A climax forest is a collection of
various kinds of living trees on land where they have lived for many
generations without substantial change. No neophyte tree types invade their
territory, no veteran types fade out. Along with the trees an established
undergrowth flourishes. The soil is stable, the microclimates are level and
constant. Insect life and other animal populations are diverse and prolific but
unchanging, invariant within fairly narrow limits. Evolution is restricted to
responses to geologic change, climatic change or incremental change in the
subsidiary flora and fauna reflective of these. The climax forest does not move
unless these factors somehow move it, but then only gradually over centuries or
millennia.
The climax forest is a little
ecological world of itself, a big natural terrarium. Its ecology resists
externally imposed disturbance, having internal buffer systems. Invading trees,
plants or animals have little chance of success there because all the available
niches are filled and cooperative and even symbiotic relations between
established species favor them over newcomers.

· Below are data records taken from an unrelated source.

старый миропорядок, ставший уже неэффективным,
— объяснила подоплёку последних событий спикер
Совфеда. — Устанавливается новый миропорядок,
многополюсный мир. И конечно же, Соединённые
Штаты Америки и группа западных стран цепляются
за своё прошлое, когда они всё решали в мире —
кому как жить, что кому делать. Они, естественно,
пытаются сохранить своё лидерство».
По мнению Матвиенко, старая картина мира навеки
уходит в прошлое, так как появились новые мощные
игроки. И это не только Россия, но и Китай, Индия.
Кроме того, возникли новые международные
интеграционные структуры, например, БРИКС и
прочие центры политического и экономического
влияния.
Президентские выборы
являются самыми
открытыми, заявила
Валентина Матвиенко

The arboreal types of world religion
stand in the midst of human intellectual life as a forest of spiritual
strength. They all furnish something vital to the mix, without the history of
which the structure would collapse and all of its elements die. Eliminate any
and chaotic invading species would overcome it and establish foreign colonies
incapable of providing any sense of soul, any feeling of humanity. Together
they do work and evolve slowly toward an ever increasing total consciousness of
God, however He may be called. There is a force at work here that is contrary
to entropy and allied with Ilya Prigogine’s
nonequilibrium thermodynamic dissipative process of self‑organization.
This force moves the evolution of
consciousness to higher stages, toward God. It may as well be called the Holy
Spirit. The next step on Earth will be to completely unify this consciousness
and globalize it. This higher consciousness will not become Homo machina, but
Homo fraternalis, a feeling of family, a sense of sister- and brotherhood
between every individual around the planet.

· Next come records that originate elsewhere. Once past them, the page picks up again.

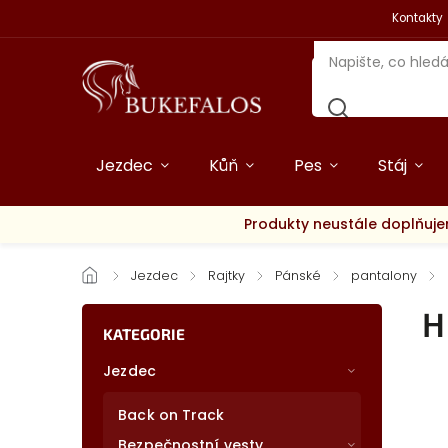
Kontakty
Jezdec
Kůň
Pes
Stáj
Produkty neustále doplňuje
/
Jezdec
/
Rajtky
/
Pánské
/
pantalony
/
H
KATEGORIE
Jezdec
Back on Track
Bezpečnostní vesty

The religions of the world provide the
phenomenon of human consciousness with multiple lenses, periscopes, microscopes
and telescopes whereby a pure foundation of being or a both imminent and
transcendent divinity can be viewed from multiple perspectives. This many eyed
viewing will be available to everyone who is tolerant enough to overcome
nearsighted blindness and see across the cosmos to the united lands within. God
cannot be known to us apart from Revelation. But we certainly can see him by studying
the forest and its whole ecology, meaning its undergrowth of science and
technology as well as its spritual timber. This
means that Revelation is ongoing and is largely embodied by studies of both
Science and Religion.
Earth is covered by the forest and
surrounded by our electromagnetic transmission signals that help to
interconnect the organism that this climax community has become. We are not
confronted with a choice of whether to characterize and categorize human
development according to any predetermined procrustean knowledge framework. We
are presented with an opportunity to recognize a phenomenon representative of a
new paradigm wherein evolution in general and the trend of all human knowledge
in particular has a preferred direction, a nonrandom vector, an axis pointed at
God. We will employ greatly more sophisticated efforts to open-endedly redefine
and rerefine His Word. The Human Phenomenon soon
shall not even attempt to bind God.
Some will like this metaphor, some
will not. It is only one metaphor of many that may be profitably applied. Each
one offers a fragment of truth. Each one should be accepted with suspended
disbelief until the whole class of such metaphor is understood. When
connotations of as many as possible of all this potential metaphor are known
and felt, pure Truth will out. God lives.